The data set describes readmitted patients in diabetics. There are about 50 variables included that cover chacterictics of readmitted and not-readmitted patients. Most variables describe the patient characteristics, medical conditions or features of medical threatments but other variables provide measures of quality and condition. The data types are varied and include discrete, continuous, and categorical (both nominal and ordinal) data.

The data was originally published by the UCI Machine Learning Repository.There are 101766 observations that has no missing values in any of the 43 columns.I will talk about the data chacteristics, statistics and description in below.

Data Description and Type:

The diabetes dataset we have used consists of 100,000 records and 50 features. Below given is the detailed description of 10 of the important features in the dataset.

  1. Encounter ID: TYPE : Continuous . DESC : a unique identifier for each claim record

  2. Race: TYPE : Categorical . DESC : African-American, Asian, Caucasian, Hispanic, Other.

  3. Gender: TYPE : Categorical. DESC : Male, Female, Unknown.

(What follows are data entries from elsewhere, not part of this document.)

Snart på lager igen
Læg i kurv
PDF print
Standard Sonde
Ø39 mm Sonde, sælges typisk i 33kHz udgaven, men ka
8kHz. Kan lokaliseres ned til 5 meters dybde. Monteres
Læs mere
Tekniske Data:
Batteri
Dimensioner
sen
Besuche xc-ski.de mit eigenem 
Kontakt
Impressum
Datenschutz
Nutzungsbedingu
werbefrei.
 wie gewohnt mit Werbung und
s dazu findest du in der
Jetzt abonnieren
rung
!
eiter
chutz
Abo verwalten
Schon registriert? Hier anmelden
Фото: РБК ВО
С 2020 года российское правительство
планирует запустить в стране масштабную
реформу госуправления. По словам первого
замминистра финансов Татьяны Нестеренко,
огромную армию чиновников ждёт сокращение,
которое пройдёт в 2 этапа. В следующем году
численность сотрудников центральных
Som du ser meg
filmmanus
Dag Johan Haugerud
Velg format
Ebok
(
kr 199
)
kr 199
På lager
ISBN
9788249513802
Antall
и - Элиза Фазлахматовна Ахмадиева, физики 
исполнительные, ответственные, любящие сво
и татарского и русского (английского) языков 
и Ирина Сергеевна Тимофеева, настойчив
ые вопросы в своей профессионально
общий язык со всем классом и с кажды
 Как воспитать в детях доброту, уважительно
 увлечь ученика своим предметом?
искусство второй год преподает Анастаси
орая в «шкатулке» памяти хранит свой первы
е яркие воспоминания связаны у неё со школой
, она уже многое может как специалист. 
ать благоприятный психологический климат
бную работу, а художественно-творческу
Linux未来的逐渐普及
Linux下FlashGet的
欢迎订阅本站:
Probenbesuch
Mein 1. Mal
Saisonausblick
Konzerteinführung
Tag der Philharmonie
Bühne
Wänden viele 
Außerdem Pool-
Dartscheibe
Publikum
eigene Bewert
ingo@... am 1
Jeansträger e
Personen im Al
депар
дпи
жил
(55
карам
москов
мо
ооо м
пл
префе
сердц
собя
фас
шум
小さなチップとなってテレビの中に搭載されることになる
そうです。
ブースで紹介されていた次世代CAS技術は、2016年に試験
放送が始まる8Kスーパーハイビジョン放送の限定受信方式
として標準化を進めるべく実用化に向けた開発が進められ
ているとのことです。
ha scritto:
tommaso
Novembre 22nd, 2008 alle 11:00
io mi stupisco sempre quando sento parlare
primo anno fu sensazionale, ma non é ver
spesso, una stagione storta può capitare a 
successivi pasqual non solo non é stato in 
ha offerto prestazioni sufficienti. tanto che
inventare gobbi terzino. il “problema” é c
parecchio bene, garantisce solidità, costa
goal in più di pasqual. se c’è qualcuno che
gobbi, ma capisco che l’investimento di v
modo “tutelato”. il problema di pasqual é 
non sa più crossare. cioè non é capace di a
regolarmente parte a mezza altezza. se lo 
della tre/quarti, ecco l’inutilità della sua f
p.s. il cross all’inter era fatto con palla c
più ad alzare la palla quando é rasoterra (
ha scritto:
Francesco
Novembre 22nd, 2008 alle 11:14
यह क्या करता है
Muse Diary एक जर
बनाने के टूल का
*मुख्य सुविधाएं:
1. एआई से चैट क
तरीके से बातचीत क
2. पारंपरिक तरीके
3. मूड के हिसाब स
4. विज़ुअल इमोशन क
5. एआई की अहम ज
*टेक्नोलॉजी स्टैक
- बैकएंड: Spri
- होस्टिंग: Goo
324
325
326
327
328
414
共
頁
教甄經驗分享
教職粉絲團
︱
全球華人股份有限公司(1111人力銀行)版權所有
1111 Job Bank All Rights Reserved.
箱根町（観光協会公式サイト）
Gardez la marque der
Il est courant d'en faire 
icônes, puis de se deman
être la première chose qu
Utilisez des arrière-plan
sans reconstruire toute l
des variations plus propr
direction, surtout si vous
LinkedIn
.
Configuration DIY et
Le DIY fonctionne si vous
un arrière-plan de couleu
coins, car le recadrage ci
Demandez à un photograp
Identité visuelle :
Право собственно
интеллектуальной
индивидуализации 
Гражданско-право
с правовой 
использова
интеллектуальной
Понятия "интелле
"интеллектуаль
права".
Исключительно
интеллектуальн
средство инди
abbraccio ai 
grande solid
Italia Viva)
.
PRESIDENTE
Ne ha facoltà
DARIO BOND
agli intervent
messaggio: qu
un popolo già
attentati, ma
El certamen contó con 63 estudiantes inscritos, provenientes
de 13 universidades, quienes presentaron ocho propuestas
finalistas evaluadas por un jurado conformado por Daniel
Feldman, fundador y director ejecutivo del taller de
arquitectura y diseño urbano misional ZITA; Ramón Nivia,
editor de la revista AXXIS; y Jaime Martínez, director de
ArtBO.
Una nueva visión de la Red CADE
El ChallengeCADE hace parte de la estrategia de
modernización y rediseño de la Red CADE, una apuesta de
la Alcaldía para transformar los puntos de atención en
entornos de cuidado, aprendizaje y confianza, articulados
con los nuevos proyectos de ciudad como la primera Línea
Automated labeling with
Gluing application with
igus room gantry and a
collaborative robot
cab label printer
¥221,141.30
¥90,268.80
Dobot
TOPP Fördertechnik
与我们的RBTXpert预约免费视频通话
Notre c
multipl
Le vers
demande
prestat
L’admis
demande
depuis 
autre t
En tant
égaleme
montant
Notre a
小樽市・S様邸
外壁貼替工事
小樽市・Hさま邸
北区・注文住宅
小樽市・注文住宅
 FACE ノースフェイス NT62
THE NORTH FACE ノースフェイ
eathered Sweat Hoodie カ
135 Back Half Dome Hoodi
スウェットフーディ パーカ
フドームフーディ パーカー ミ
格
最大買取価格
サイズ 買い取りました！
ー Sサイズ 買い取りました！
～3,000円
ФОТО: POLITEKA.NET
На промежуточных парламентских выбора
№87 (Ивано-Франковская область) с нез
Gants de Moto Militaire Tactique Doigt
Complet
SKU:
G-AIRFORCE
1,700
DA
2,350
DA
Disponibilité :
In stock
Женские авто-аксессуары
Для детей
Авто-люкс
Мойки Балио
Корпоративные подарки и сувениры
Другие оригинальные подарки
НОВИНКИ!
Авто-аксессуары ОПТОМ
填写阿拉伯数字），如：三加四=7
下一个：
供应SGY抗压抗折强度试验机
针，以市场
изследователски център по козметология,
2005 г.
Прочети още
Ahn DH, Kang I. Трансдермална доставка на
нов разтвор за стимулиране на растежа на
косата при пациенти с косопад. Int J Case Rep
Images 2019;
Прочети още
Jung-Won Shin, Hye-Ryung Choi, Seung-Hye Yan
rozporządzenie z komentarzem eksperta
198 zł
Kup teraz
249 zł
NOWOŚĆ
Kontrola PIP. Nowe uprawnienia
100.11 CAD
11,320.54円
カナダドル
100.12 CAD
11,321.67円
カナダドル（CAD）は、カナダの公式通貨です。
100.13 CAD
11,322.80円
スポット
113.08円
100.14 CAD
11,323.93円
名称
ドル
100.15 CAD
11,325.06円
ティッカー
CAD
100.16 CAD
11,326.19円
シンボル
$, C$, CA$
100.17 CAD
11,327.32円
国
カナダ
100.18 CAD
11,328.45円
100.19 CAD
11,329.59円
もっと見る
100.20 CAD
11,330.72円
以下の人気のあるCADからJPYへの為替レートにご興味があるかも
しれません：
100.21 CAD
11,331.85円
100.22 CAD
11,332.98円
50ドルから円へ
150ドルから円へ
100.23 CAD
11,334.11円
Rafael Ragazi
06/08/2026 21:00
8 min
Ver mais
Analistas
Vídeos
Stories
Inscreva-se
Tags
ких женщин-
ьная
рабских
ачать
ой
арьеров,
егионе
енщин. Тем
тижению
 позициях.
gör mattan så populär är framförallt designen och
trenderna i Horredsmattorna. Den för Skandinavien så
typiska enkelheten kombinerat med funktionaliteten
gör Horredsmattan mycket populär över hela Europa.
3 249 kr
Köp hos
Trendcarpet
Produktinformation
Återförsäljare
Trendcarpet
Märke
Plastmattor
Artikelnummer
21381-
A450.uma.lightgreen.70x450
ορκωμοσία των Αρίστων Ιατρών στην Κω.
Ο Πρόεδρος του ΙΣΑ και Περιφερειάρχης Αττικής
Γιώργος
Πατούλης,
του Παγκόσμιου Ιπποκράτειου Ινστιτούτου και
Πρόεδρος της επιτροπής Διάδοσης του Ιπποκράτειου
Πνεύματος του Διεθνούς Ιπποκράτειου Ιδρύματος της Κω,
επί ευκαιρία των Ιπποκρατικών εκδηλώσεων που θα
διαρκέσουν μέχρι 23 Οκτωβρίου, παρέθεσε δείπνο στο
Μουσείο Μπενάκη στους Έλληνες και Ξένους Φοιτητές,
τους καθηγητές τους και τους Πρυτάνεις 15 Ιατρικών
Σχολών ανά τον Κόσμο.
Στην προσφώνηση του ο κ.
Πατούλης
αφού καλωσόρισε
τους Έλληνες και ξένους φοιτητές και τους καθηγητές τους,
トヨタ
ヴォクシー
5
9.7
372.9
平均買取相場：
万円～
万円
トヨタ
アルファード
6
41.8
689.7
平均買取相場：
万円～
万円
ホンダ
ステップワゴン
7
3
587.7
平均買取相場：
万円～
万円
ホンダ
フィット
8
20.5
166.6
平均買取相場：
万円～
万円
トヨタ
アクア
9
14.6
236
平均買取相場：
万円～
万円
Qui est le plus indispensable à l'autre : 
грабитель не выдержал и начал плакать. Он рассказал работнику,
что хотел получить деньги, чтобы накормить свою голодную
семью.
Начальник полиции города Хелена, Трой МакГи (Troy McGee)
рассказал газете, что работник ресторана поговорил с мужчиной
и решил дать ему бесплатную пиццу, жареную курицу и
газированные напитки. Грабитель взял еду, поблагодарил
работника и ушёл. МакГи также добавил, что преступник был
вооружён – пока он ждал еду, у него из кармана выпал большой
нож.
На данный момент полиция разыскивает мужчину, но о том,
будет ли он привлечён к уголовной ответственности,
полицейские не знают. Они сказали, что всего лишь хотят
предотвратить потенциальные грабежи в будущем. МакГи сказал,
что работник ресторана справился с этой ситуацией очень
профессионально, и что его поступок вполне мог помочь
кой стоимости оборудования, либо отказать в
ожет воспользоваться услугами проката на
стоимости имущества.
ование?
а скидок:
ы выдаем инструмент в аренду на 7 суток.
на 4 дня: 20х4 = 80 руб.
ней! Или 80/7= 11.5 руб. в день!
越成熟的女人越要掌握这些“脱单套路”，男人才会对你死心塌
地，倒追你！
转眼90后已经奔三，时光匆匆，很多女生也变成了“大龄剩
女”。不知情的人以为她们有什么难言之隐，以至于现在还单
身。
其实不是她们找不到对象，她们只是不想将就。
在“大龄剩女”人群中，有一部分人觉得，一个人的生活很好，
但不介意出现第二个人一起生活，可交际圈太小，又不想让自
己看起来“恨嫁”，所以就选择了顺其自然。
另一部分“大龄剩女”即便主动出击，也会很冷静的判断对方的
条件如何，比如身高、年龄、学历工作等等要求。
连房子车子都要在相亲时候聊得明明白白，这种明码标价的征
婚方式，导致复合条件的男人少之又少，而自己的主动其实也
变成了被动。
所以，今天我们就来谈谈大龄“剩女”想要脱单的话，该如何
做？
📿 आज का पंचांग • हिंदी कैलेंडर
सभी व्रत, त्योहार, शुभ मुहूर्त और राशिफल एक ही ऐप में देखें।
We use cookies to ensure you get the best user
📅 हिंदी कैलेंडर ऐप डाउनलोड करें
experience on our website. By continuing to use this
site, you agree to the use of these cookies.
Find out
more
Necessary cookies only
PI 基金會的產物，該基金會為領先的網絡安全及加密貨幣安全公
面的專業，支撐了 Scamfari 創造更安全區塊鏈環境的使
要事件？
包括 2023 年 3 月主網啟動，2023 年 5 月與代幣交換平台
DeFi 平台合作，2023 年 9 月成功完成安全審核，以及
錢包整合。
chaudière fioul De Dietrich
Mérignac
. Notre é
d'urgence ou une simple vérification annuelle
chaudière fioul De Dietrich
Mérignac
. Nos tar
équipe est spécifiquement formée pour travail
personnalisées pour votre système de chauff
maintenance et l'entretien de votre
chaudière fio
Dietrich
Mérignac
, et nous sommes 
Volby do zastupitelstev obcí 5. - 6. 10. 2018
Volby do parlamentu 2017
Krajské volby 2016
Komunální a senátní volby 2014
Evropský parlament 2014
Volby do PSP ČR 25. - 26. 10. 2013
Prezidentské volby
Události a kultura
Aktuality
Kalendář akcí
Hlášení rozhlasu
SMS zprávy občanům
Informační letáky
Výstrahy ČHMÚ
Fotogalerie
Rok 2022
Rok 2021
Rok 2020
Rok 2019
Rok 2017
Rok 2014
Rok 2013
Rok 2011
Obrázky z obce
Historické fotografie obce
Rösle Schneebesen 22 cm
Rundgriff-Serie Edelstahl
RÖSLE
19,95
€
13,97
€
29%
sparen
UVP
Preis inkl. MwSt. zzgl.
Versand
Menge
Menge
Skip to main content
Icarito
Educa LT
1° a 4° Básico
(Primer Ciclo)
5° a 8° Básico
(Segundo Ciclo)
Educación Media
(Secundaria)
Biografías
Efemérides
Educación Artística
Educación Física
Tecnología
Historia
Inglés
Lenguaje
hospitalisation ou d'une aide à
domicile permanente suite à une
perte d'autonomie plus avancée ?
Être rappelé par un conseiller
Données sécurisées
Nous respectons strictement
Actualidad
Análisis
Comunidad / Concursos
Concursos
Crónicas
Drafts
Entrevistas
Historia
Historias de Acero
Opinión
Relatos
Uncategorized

  4. Age: TYPE : Categorical. DESC: [0-10), [10-20), [20-30), [30-40), [40-50), [50-60), [60-70), [70-80), [80-90), [90-100).

  5. Weight: TYPE : Continuous DESC: Weights for patientS.

  6. Admission type ID: TYPE : Categorical DESC: Elective, Emergency, Newborn, Not Available, Not Mapped, Urgent.

  7. Discharge disposition ID: TYPE : Categorical. DESC: Admitted as an inpatient to this hospital

  8. Admission source ID: TYPE : Categorical. DESC: Clinic Referral Court/Law, Enforcement, Emergency Room, HMO Referral

  9. Time in hospital: TYPE : Numerical DESC: Time (Days) stayed in the hospital by the patientS.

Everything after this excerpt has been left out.